Leny and Rosli are unable to get married in Singapore due to the strict manpower laws. “’Immoral’ is such an ambiguous, undefined term,” said Kanwar. “More often than not romantic relationships are seen in the framework of ‘immoral’.” The infantilising of migrant domestic workers is widespread in Singapore. Just a brief look through online forums and Facebook groups for Singapore-based employers will turn up discussions about confiscating mobile phones, imposing curfews on days off (if they get days off at all) or even installing cameras to monitor the worker’s every move. It’s treatment that no other worker in Singapore is likely to have to endure. Migrant rights advocates say the behaviour can also be attributed to requirements such as the $5,000 security bond that employers need to put down for their domestic workers. The bond could be forfeit if the conditions of the work permit are breached. “Even though they say that the bond is not forfeited if you’ve informed the worker of the rules, the fact that it’s mentioned there does create a certain paranoia with the employer, and adds to the sense that one needs to moral police the worker,” Kanwar said. Having moved to Singapore from France – where live-in help is uncommon – employing a domestic worker was an adjustment for Muriel, who first moved to Singapore in 2012. It didn’t help that she had a bad experience with her first employee: she’d started bringing a boyfriend home without first informing her employer. The possibility of “breaking up families” was also a matter of concern, particularly because of the live-in requirement that throws everyone in close proximity with one another all the time.

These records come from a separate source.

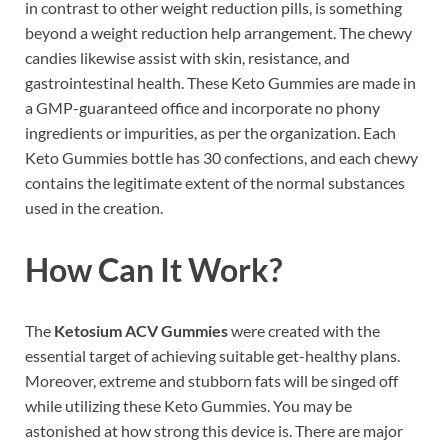
in contrast to other weight reduction pills, is something
beyond a weight reduction help arrangement. The chewy
candies likewise assist with skin, resistance, and
gastrointestinal health. These Keto Gummies are made in
a GMP-guaranteed office and incorporate no phony
ingredients or impurities, as per the organization. Each
Keto Gummies bottle has 30 confections, and each chewy
contains the legitimate extent of the normal substances
used in the creation.
How Can It Work?
The
Ketosium ACV Gummies
were created with the
essential target of achieving suitable get-healthy plans.
Moreover, extreme and stubborn fats will be singed off
while utilizing these Keto Gummies. You may be
astonished at how strong this device is. There are major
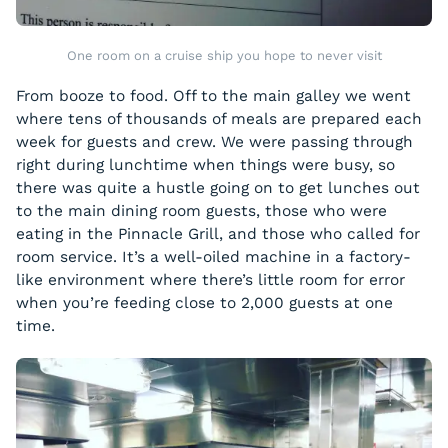
One room on a cruise ship you hope to never visit
From booze to food. Off to the main galley we went
where tens of thousands of meals are prepared each
week for guests and crew. We were passing through
right during lunchtime when things were busy, so
there was quite a hustle going on to get lunches out
to the main dining room guests, those who were
eating in the Pinnacle Grill, and those who called for
room service. It’s a well-oiled machine in a factory-
like environment where there’s little room for error
when you’re feeding close to 2,000 guests at one
time.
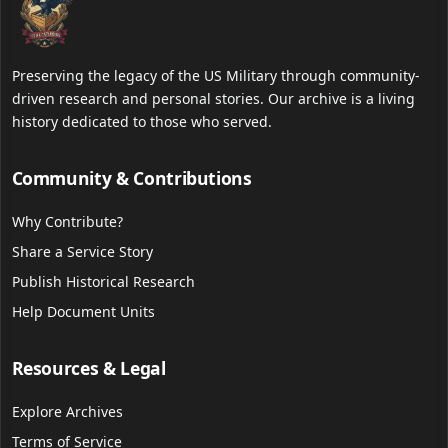
Preserving the legacy of the US Military through community-
driven research and personal stories. Our archive is a living
history dedicated to those who served.
Community & Contributions
Why Contribute?
Share a Service Story
Publish Historical Research
Help Document Units
Resources & Legal
Explore Archives
Terms of Service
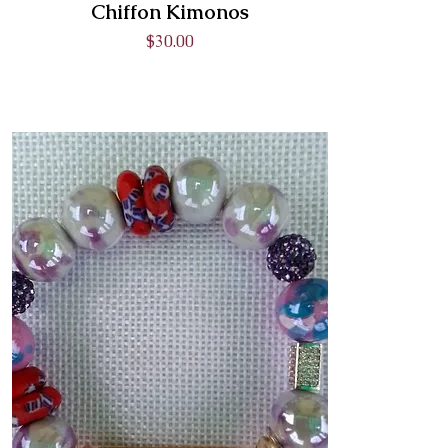
Chiffon Kimonos
Price
$30.00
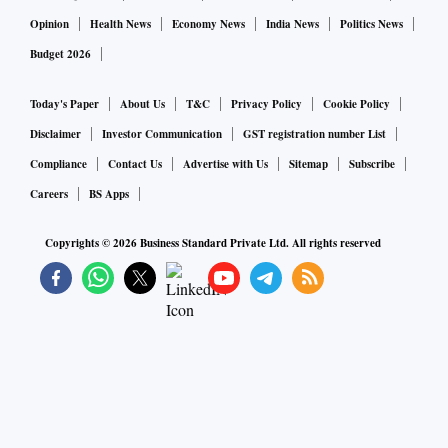
Opinion
Health News
Economy News
India News
Politics News
Budget 2026
Today's Paper
About Us
T&C
Privacy Policy
Cookie Policy
Disclaimer
Investor Communication
GST registration number List
Compliance
Contact Us
Advertise with Us
Sitemap
Subscribe
Careers
BS Apps
Copyrights ©
2026
Business Standard Private Ltd. All rights reserved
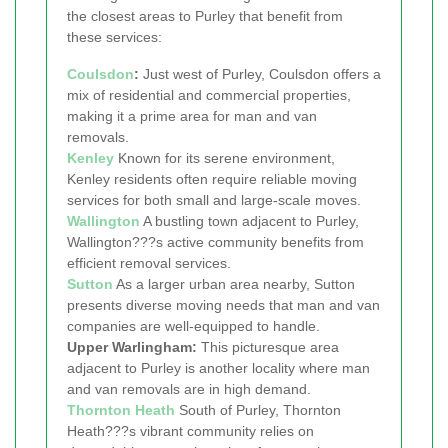
the closest areas to Purley that benefit from
these services:
Coulsdon
:
Just west of Purley, Coulsdon offers a
mix of residential and commercial properties,
making it a prime area for man and van
removals.
Kenley
Known for its serene environment,
Kenley residents often require reliable moving
services for both small and large-scale moves.
Wallington
A bustling town adjacent to Purley,
Wallington???s active community benefits from
efficient removal services.
Sutton
As a larger urban area nearby, Sutton
presents diverse moving needs that man and van
companies are well-equipped to handle.
Upper Warlingham:
This picturesque area
adjacent to Purley is another locality where man
and van removals are in high demand.
Thornton Heath
South of Purley, Thornton
Heath???s vibrant community relies on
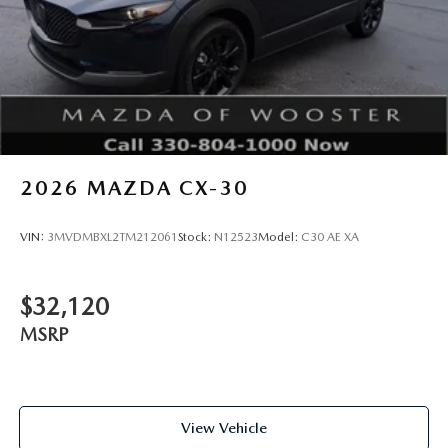
2026
MAZDA CX-30
VIN:
3MVDMBXL2TM212061
Stock:
N12523
Model:
C30 AE XA
$32,120
MSRP
View Vehicle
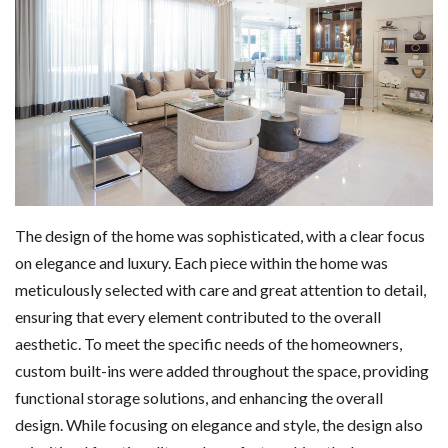
The design of the home was sophisticated, with a clear focus
on elegance and luxury. Each piece within the home was
meticulously selected with care and great attention to detail,
ensuring that every element contributed to the overall
aesthetic. To meet the specific needs of the homeowners,
custom built-ins were added throughout the space, providing
functional storage solutions, and enhancing the overall
design. While focusing on elegance and style, the design also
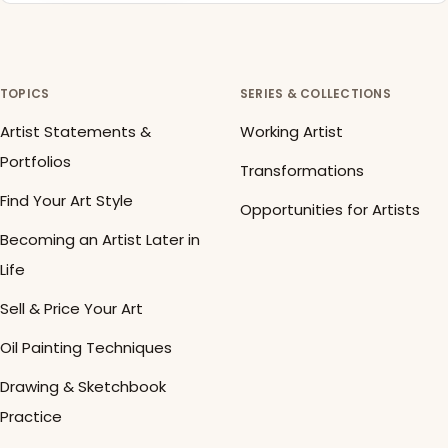
TOPICS
SERIES & COLLECTIONS
Artist Statements &
Working Artist
Portfolios
Transformations
Find Your Art Style
Opportunities for Artists
Becoming an Artist Later in
Life
Sell & Price Your Art
Oil Painting Techniques
Drawing & Sketchbook
Practice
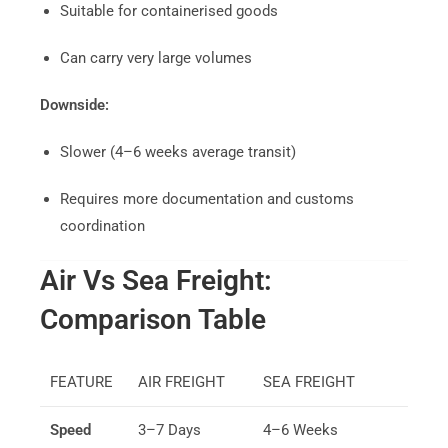
Suitable for containerised goods
Can carry very large volumes
Downside:
Slower (4–6 weeks average transit)
Requires more documentation and customs
coordination
Air Vs Sea Freight:
Comparison Table
FEATURE
AIR FREIGHT
SEA FREIGHT
Speed
3–7 Days
4–6 Weeks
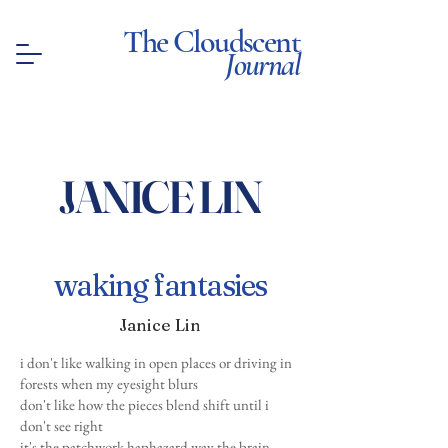
The Cloudscent
Journal
JANICE LIN
waking fantasies
Janice Lin
i don't like walking in open places or driving in
forests when my eyesight blurs
don't like how the pieces blend shift until i
don't see right
it's the patchwork haphazard way the brain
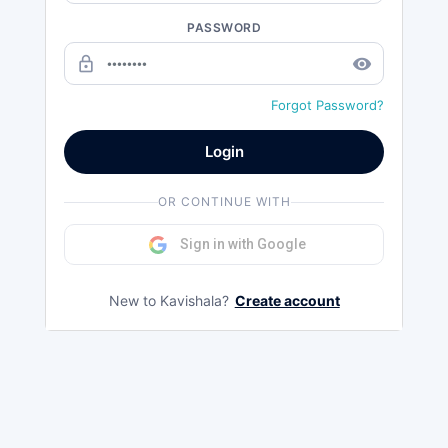
PASSWORD
lock_outline
remove_red_eye
Forgot Password?
Login
OR CONTINUE WITH
Sign in with Google
New to Kavishala?
Create account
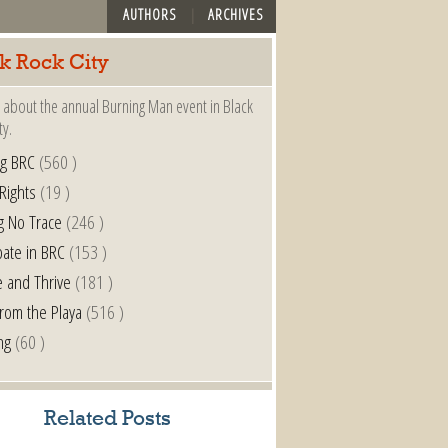
AUTHORS
ARCHIVES
k Rock City
 about the annual Burning Man event in Black
ty.
ng BRC
(560 )
 Rights
(19 )
g No Trace
(246 )
pate in BRC
(153 )
e and Thrive
(181 )
from the Playa
(516 )
ng
(60 )
Related Posts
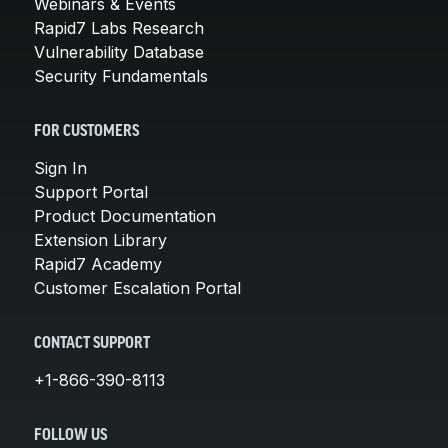
Webinars & Events
Rapid7 Labs Research
Vulnerability Database
Security Fundamentals
FOR CUSTOMERS
Sign In
Support Portal
Product Documentation
Extension Library
Rapid7 Academy
Customer Escalation Portal
CONTACT SUPPORT
+1-866-390-8113
FOLLOW US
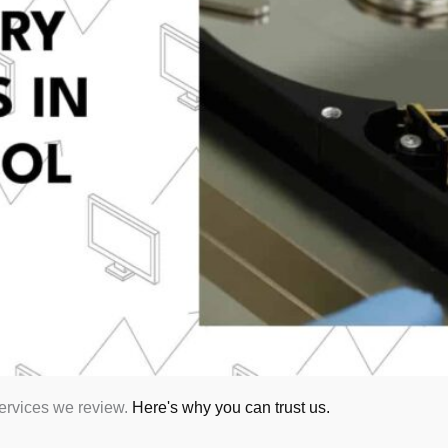
services we review.
Here's why you can trust us.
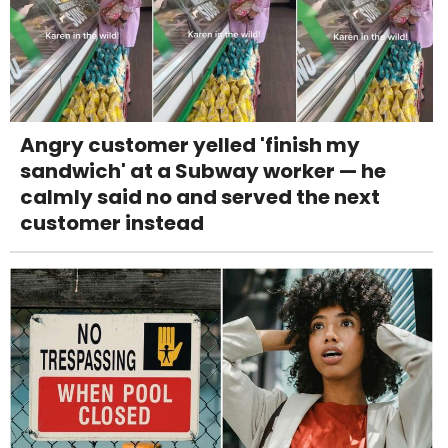
Angry customer yelled 'finish my
sandwich' at a Subway worker — he
calmly said no and served the next
customer instead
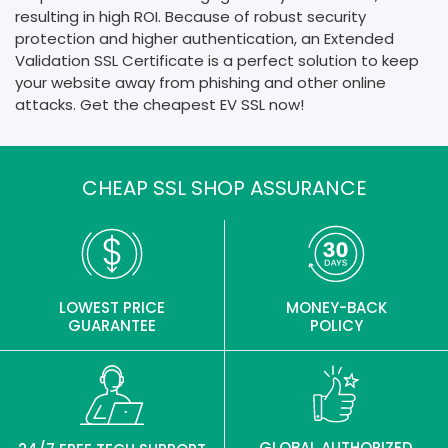
resulting in high ROI. Because of robust security
protection and higher authentication, an Extended
Validation SSL Certificate is a perfect solution to keep
your website away from phishing and other online
attacks. Get the cheapest EV SSL now!
CHEAP SSL SHOP ASSURANCE
LOWEST PRICE
MONEY-BACK
GUARANTEE
POLICY
GLOBAL AUTHORIZED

Muriel, a French expatriate living in Singapore, has never had a problem with her domestic helpers getting into relationships. “As an employer, you must be aware of that,” said Muriel. “For us, I wanted to employ [someone who was older, and already married]. For example, it was unthinkable to employ a young woman without kids, because I was scared that this type of woman would try to have an affair. I think you should be aware of that because it happens very often.” But Muriel emphasizes that she never had a problem with her worker having relationships or meeting boyfriends in her own free time; it was bringing them home secretly that was the issue. Her current domestic worker is dating a Singaporean, too, and there are no issues. “It was my first requirement: to have someone whom I can trust,” she said. “It’s about the personality of the other person. Otherwise, it’s her life.” Unable to marry under Singaporean law, Leny, who has converted to Islam, is considering marrying her beau under Sharia law in Malaysia. It’s not something that worries her too much; she’s happy to deal with whatever comes her way. “My children have already grown up and graduated,” she said. “If Rosli and I can stay in Singapore, why not? I do want to go back to the Philippines, but I can’t say whether we’ll do that or not. Rosli is younger than me, so I don’t want to hold on to him or make decisions for him. I think we’ll just go with the flow.”